- **YOUR INSTRUCTIONS**
Copy each line from the listing below where the word "information" shows up.

· · · · · · ·

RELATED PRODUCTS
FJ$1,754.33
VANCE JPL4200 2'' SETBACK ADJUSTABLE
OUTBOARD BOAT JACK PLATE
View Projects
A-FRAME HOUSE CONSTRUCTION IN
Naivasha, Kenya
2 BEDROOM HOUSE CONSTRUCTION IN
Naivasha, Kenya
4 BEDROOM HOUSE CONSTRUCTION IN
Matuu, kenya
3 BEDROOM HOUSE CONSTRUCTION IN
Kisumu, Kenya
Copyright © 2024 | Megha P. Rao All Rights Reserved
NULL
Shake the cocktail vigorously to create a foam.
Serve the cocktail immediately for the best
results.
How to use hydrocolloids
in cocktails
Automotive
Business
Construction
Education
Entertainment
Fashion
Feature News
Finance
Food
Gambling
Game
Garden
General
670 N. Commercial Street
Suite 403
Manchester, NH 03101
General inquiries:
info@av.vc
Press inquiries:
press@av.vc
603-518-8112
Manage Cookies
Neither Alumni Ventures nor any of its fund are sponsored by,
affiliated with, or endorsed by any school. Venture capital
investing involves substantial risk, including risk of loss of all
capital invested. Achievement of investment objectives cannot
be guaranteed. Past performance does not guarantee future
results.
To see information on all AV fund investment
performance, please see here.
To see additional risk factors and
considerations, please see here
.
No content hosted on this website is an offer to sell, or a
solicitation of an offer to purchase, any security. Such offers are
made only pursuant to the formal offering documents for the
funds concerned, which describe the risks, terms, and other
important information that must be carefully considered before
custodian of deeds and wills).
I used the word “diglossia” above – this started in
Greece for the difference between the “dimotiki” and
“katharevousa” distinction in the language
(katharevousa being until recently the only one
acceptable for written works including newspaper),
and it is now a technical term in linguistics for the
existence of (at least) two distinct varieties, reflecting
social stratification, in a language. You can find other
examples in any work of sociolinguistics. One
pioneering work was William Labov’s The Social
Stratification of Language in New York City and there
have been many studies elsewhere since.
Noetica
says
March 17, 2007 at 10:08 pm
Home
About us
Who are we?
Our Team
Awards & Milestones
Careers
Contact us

· · · · · · ·

- **ANSWER BELOW**
To see information on all AV fund investment
important information that must be carefully considered before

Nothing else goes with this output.